» **Exercise goal**
Where a line of the records contains the word "application", show that line.

(Dataset entries)
■ ■ ■
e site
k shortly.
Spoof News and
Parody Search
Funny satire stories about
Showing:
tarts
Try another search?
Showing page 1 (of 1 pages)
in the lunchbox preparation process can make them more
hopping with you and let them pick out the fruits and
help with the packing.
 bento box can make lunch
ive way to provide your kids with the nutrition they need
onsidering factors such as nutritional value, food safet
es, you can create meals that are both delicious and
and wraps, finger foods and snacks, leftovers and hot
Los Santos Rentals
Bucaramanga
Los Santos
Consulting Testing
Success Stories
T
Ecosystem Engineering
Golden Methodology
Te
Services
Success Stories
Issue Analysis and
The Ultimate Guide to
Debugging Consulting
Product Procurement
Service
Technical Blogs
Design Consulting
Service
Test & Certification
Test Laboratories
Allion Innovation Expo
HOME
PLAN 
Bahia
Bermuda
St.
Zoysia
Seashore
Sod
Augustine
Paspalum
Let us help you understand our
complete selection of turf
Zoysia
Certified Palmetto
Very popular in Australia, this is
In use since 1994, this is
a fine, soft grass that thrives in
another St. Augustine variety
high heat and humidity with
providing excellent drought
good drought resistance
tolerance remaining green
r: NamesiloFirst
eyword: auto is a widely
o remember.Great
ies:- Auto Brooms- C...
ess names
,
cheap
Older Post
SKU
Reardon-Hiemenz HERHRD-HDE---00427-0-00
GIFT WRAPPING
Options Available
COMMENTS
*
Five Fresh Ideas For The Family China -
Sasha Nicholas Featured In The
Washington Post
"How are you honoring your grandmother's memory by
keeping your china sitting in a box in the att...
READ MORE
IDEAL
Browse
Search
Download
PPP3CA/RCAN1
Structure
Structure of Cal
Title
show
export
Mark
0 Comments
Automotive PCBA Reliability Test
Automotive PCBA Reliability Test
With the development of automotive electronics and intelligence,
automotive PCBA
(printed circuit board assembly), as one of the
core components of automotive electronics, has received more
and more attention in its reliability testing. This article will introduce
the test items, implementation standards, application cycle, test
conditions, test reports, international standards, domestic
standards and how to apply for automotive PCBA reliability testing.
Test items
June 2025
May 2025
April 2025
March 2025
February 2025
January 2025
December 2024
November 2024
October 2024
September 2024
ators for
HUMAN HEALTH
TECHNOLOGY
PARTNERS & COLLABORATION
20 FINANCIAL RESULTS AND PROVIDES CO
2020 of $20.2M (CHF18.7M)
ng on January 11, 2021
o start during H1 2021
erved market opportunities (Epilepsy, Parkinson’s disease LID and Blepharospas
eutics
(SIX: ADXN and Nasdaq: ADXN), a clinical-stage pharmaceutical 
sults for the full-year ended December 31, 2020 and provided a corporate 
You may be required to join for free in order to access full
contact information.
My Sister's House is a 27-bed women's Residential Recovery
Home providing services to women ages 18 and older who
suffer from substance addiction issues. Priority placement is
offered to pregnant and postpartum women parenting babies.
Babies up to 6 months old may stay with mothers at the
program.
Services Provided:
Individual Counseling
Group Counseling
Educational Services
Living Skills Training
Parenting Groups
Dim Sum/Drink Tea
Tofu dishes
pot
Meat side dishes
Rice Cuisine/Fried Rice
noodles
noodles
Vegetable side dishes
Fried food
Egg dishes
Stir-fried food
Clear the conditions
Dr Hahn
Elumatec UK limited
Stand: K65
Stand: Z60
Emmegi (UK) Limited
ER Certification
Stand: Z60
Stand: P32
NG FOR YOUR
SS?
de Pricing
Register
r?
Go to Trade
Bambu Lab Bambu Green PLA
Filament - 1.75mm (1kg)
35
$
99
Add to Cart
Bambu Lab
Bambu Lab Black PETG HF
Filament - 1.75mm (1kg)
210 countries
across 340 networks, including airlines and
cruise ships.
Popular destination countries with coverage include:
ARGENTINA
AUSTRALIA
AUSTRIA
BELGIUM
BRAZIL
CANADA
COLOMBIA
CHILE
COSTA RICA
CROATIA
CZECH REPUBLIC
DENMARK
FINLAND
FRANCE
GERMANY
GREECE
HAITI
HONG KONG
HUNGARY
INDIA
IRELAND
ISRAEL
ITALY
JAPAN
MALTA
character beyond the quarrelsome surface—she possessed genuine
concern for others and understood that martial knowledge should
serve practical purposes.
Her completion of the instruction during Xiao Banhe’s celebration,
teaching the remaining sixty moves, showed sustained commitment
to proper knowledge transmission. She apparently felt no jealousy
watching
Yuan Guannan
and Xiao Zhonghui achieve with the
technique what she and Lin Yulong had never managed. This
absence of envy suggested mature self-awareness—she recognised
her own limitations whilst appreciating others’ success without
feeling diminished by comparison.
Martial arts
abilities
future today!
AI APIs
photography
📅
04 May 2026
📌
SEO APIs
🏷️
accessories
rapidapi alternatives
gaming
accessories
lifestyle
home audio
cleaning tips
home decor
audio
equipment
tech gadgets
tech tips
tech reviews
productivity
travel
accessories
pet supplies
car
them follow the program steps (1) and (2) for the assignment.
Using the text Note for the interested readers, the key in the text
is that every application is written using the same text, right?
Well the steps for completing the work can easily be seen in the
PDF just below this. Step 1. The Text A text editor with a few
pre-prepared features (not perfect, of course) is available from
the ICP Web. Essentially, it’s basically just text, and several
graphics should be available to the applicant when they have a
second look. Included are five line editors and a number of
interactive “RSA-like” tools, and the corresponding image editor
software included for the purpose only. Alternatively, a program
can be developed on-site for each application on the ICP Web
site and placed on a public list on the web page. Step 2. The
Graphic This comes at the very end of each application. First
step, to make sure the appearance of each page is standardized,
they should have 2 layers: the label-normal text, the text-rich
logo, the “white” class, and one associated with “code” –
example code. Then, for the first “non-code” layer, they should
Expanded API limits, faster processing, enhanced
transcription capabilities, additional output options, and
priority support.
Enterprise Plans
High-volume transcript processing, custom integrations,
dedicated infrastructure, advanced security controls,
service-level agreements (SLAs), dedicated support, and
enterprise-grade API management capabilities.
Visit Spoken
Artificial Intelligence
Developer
■ ■ ■
» **Exercise response**
the test items, implementation standards, application cycle, test
is that every application is written using the same text, right?
can be developed on-site for each application on the ICP Web
Graphic This comes at the very end of each application. First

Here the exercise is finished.